Records to process
┌──

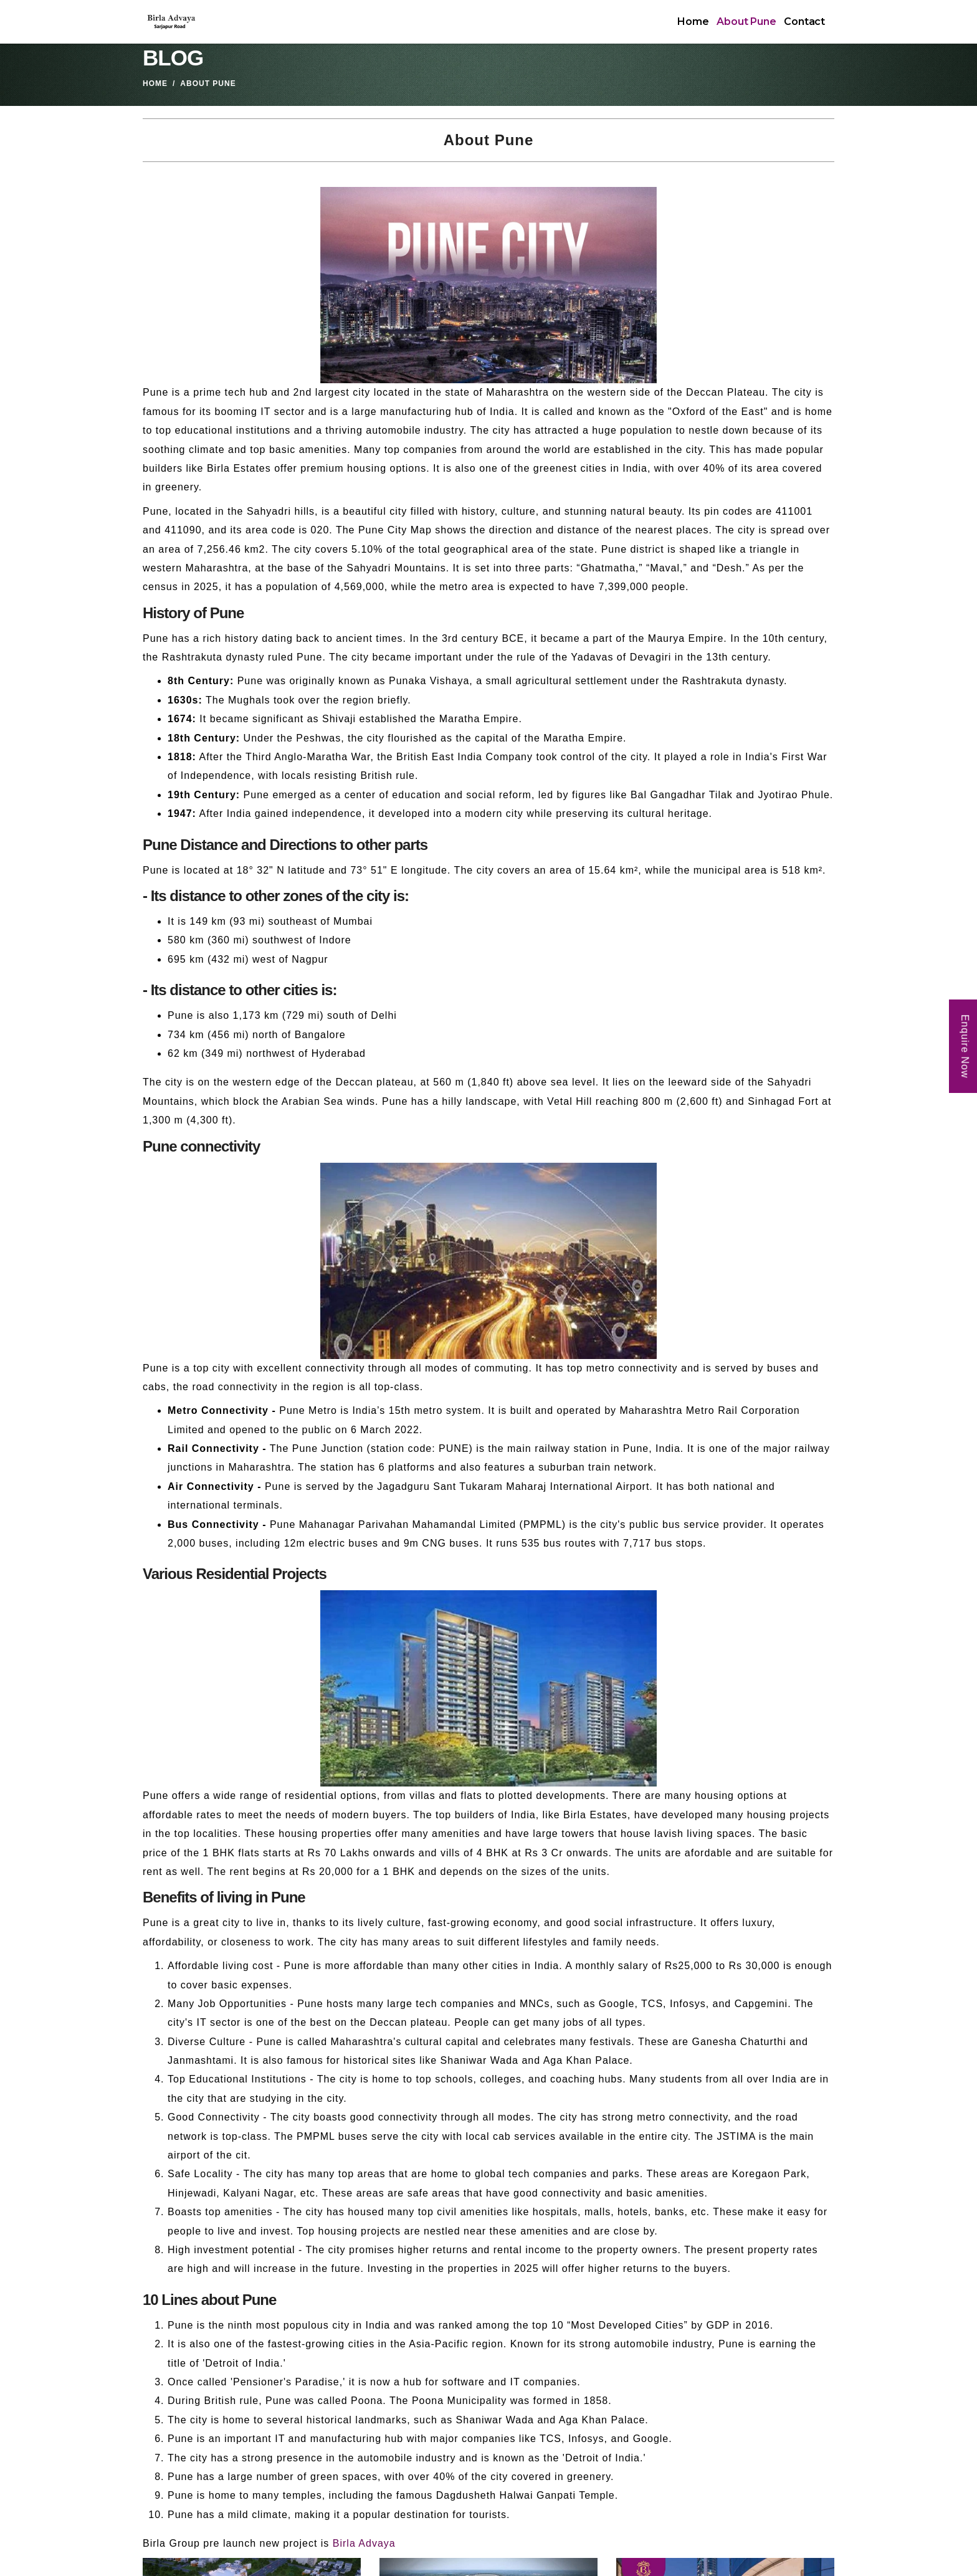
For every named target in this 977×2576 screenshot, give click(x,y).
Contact (804, 21)
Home (692, 21)
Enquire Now (965, 1046)
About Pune (746, 21)
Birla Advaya (364, 2543)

└──

Reproduce the complete set of records verbatim and omit the pictures.

For every named target in this 977×2576 screenshot, give click(x,y).
Contact (804, 21)
Home (692, 21)
Enquire Now (965, 1046)
About Pune (746, 21)
Birla Advaya (364, 2543)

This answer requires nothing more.